*** Opening of Input for this task ***

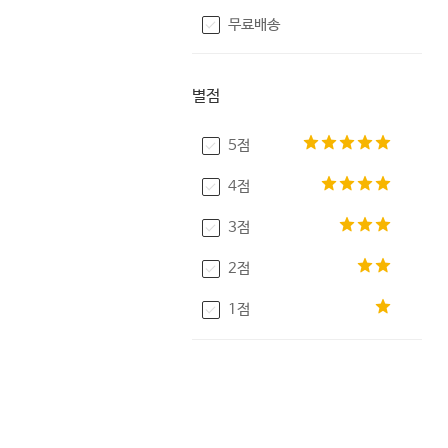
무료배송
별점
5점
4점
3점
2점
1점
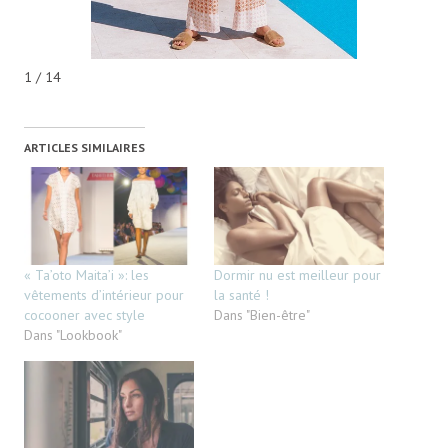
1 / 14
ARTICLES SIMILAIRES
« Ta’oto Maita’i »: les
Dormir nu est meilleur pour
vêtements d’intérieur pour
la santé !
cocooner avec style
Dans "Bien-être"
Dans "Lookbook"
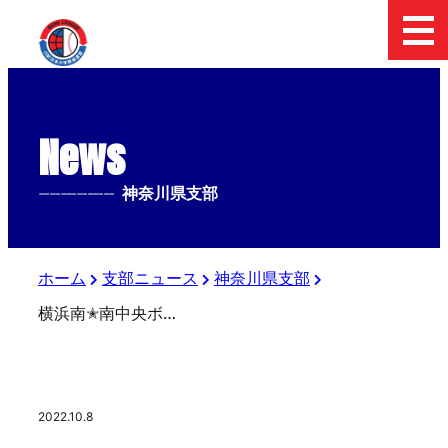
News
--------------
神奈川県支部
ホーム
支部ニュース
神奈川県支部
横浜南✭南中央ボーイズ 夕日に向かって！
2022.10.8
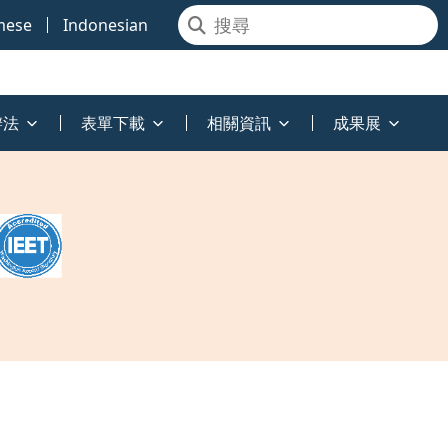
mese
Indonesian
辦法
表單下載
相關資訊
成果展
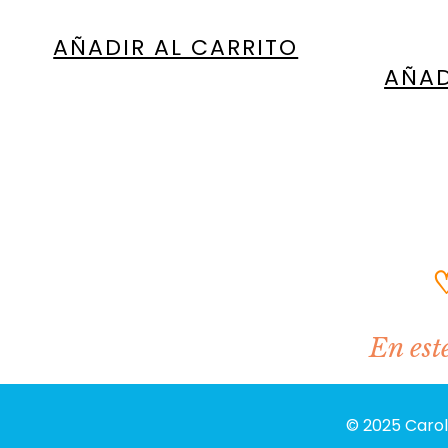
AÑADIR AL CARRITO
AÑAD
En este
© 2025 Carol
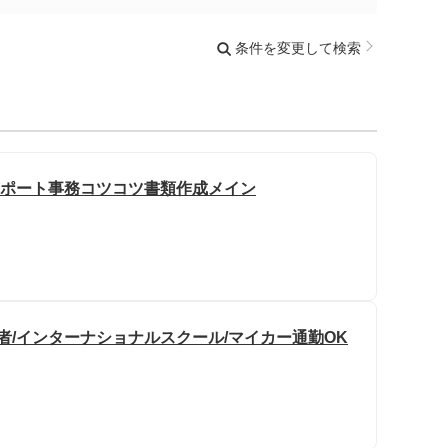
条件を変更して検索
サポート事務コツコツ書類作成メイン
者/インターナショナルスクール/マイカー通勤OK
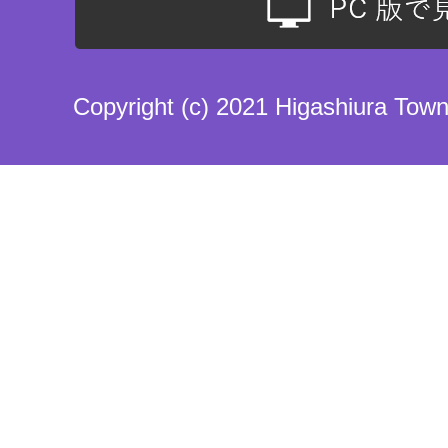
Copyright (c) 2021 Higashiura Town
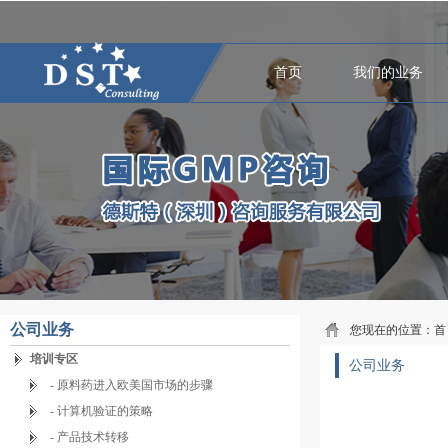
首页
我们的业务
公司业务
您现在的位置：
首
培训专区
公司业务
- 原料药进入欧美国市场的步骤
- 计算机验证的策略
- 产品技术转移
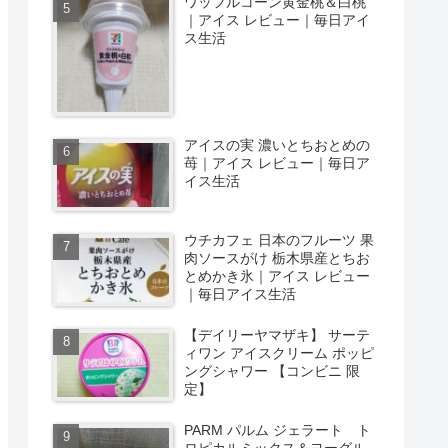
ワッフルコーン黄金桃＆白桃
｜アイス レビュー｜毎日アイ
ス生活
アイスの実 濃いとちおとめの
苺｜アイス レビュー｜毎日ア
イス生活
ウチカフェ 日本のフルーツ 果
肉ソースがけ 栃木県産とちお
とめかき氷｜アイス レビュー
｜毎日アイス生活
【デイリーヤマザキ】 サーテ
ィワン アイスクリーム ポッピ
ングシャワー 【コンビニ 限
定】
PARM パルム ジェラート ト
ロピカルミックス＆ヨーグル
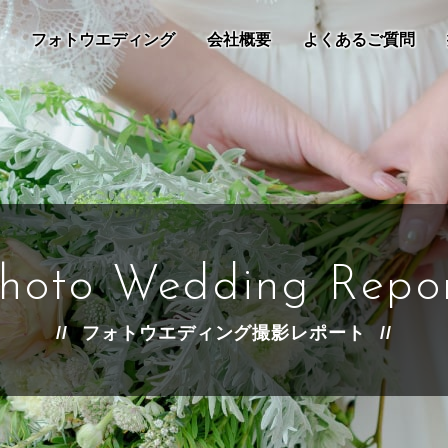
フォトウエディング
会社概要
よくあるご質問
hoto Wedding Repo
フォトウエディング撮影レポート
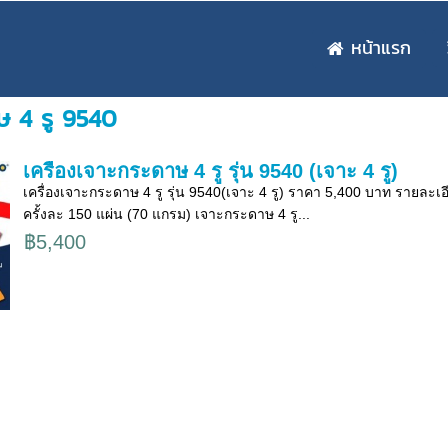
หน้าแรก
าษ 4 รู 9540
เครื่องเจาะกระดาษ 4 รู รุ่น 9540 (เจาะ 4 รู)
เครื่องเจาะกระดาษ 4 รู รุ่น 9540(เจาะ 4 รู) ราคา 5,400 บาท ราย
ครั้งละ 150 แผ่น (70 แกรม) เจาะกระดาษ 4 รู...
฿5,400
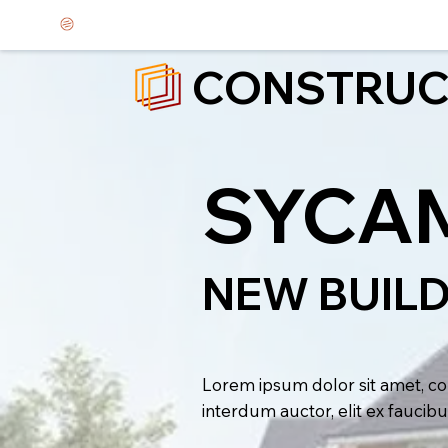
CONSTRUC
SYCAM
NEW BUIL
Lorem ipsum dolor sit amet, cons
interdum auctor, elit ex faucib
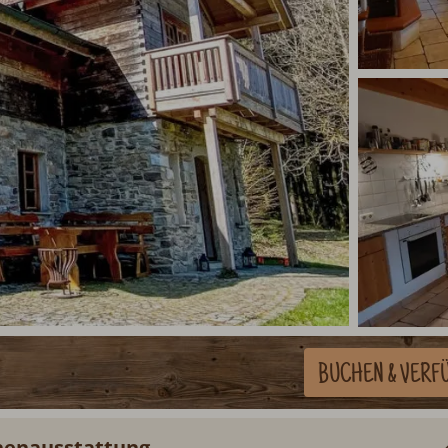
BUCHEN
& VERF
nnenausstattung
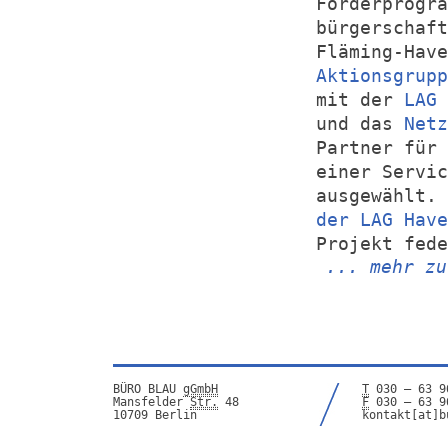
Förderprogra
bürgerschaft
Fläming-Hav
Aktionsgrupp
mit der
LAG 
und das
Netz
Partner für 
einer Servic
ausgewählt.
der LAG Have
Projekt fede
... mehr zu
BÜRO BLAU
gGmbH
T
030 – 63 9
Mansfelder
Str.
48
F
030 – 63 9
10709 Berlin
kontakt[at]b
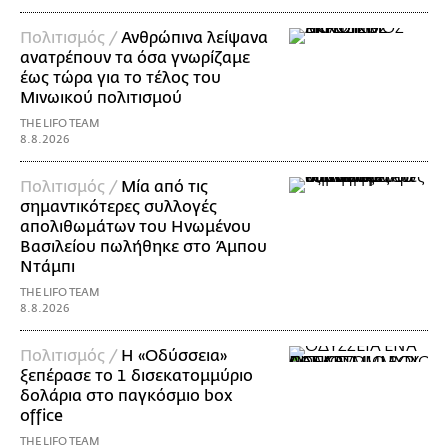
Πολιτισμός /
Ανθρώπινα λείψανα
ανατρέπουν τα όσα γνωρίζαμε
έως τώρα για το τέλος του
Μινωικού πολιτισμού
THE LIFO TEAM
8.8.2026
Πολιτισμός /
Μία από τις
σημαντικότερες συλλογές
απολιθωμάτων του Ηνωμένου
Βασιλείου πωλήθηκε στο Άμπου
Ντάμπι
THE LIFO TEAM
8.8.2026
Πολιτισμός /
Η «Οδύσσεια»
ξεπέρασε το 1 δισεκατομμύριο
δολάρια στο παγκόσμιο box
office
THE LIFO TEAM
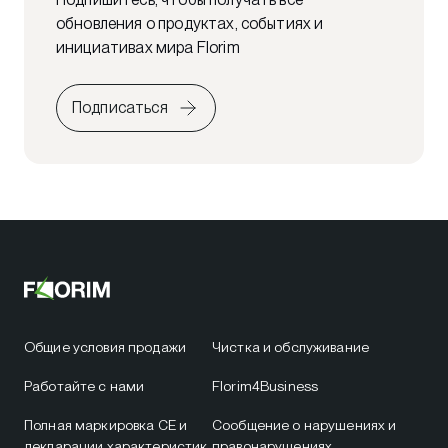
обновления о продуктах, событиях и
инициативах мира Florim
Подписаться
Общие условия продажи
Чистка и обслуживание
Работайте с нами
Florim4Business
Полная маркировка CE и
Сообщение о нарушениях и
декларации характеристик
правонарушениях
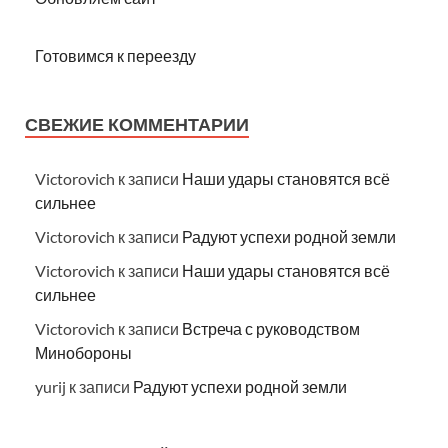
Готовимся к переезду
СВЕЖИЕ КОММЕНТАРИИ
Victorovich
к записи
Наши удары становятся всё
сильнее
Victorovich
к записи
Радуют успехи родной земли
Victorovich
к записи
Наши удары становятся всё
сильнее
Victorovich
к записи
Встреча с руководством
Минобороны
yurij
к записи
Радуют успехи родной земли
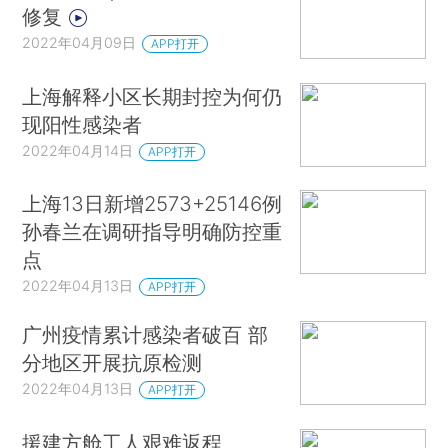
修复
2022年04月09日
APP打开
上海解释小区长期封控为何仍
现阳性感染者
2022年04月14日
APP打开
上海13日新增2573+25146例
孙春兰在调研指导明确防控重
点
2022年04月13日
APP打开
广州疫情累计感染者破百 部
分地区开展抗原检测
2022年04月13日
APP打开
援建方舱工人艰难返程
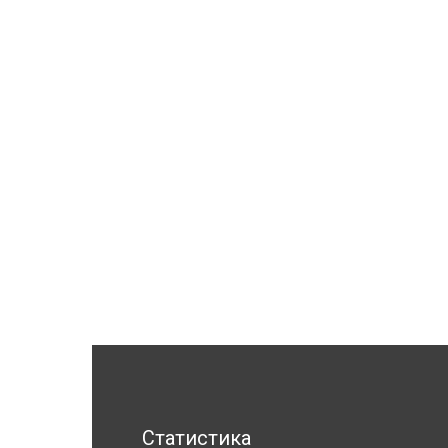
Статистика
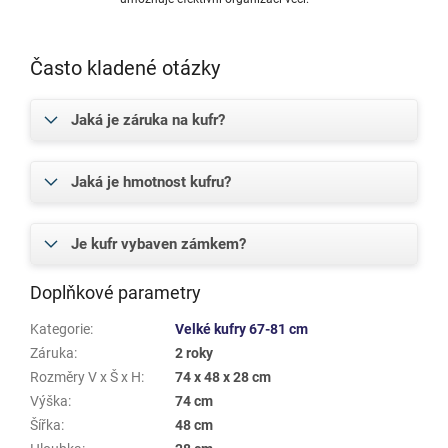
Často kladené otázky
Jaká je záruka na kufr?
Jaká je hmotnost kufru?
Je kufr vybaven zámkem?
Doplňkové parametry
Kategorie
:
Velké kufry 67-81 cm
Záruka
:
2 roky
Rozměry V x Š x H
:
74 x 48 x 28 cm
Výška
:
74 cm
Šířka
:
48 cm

*** Close of Input for this task ***

Task item:
From the entries, find how many lines contain "Jaká" and give the number alone.

Response area:
2